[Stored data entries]
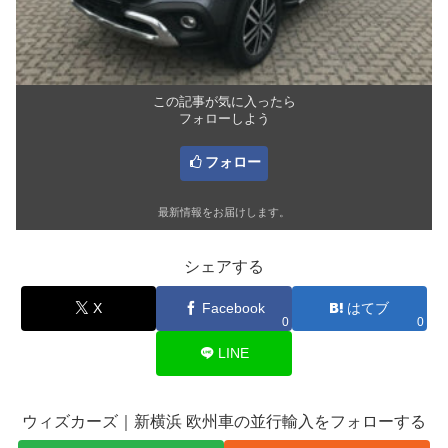
この記事が気に入ったら
フォローしよう
フォロー
最新情報をお届けします。
シェアする
X
Facebook
はてブ
0
0
LINE
ウィズカーズ｜新横浜 欧州車の並行輸入をフォローする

#### [Directions]
Output every record above word for word, omitting any pictures they contain.

#### [Exercise result]
この記事が気に入ったら
フォローしよう
フォロー
最新情報をお届けします。
シェアする
X
Facebook
はてブ
0
0
LINE
ウィズカーズ｜新横浜 欧州車の並行輸入をフォローする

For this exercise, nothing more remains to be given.